BEGIN Entries provided
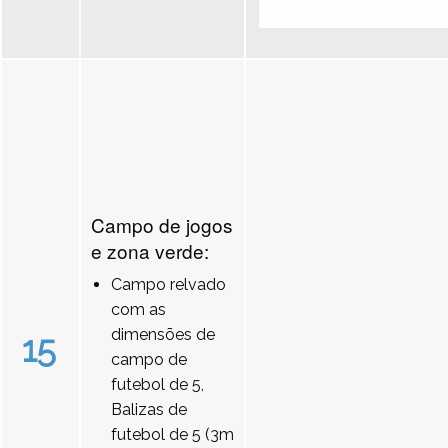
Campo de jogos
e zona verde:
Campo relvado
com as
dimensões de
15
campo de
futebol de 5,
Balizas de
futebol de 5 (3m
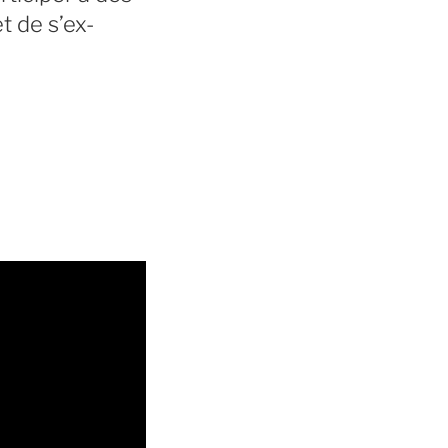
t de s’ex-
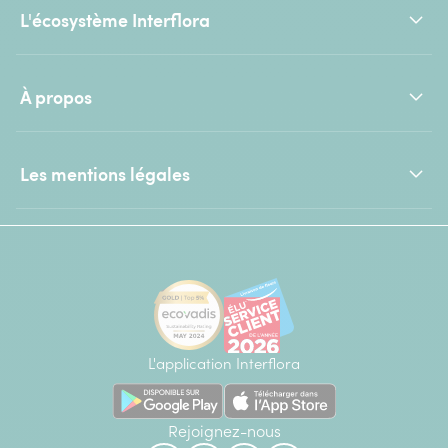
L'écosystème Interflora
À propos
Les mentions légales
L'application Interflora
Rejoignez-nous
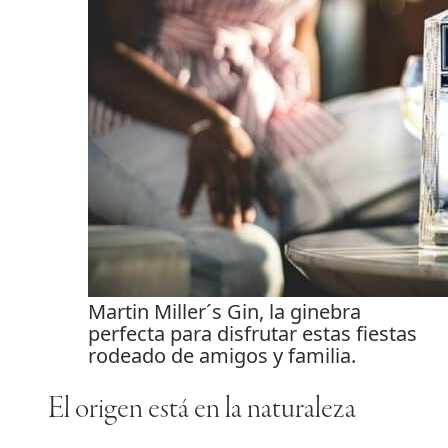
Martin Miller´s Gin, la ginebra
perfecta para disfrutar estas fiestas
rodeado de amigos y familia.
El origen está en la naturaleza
END Entries provided
BEGIN Entries provided
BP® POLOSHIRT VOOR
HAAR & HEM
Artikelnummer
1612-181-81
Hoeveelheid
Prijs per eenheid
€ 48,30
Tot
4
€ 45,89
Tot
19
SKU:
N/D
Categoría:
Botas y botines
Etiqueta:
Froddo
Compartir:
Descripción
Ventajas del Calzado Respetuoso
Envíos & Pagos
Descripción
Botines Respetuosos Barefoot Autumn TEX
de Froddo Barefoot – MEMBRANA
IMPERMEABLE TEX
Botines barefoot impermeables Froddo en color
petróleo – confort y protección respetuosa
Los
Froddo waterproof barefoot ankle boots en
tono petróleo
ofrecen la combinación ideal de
END Entries provided
- _Work item_:
Within the data above, filter for lines containing the word "petróleo" and copy each one.

- _Task output_:
petróleo – confort y protección respetuosa
tono petróleo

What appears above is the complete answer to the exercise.